Artist Statement
My perspective for a long time has been that what is important, what is powerful is often not what appears to be so at first. My understanding of this grows out of my experience, the stories I hear, and the stories I tell. Art provides a way to explore those stories, what is meaningful, and what is true. That intuitive thinking does not replace verbal reasoning, but it is an important piece of a fuller perception. Work in the studio comes from that intuitive thinking. It is a different world than that surrounding writing, so, in ways it doesn’t make sense to write about art. Still, I do believe there are ways to describe connections between verbal and visual that can be useful for a viewer. So I write, with a full awareness that the experience of viewing is fundamentally different than the experience of reading.

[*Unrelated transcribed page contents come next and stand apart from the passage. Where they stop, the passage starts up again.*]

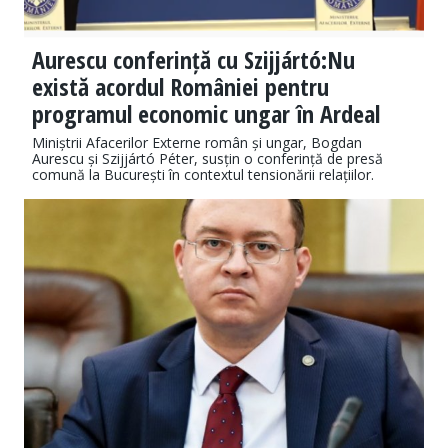
Aurescu conferință cu Szijjártó:Nu
există acordul României pentru
programul economic ungar în Ardeal
Miniștrii Afacerilor Externe român și ungar, Bogdan
Aurescu și Szijjártó Péter, susțin o conferință de presă
comună la București în contextul tensionării relațiilor.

The thought that seems most alive in my thinking now is the transitions in life. Moving through loss and grief, into instability and disorientation, and on into something new. The ultimate transition is from life into death, but there are many, many others. Many pieces have had some kind of passageway in them. For a long time now too, birds have been a way of showing both mortality and a sense of vibrant life. Something more solid and something more ephemeral. Something three dimensional and clear and something more ambiguous. My sense is that there is real beauty in both parts of these compositions and they are more interwoven with each other than we imagine.
Our whole experience of life is filled with losses, the in-between spaces, and beginnings. For me, a beauty that is unblemished doesn’t have much depth; being broken and healed and carrying the marks of both is what calls to me.
Artist Bio
Merrill Krabill was on the faculty at Goshen College in Indiana from 2001-2024. Before that he taught at Bethel College in Kansas for 12 years.
An important aesthetic influence has been Paul Soldner, who Krabill studied under in graduate school (Claremont Graduate University). Soldner's approach, pace, and general philosophy about art were formative. The impact Japan's aesthetic had on Soldner was also passed on.
In the summer of 2005 Krabill was an Artist-in-Residence at Togei no mori (Shigaraki Ceramic Cultural Park). The opportunity to work, travel, and visit with artists in Japan has had a lasting impact on his work. The culture is very different from his, but, in spite of that, many ideas resonate deeply.
Another important more recent cultural influence has been ideas associated with rasquachismo from the writing of scholar Tomás Ybarra-Frausto. These perspectives from a Latine culture feel both unfamiliar and quite familiar at the same time.
Krabill is married to Clare Krabill and they have six adult children.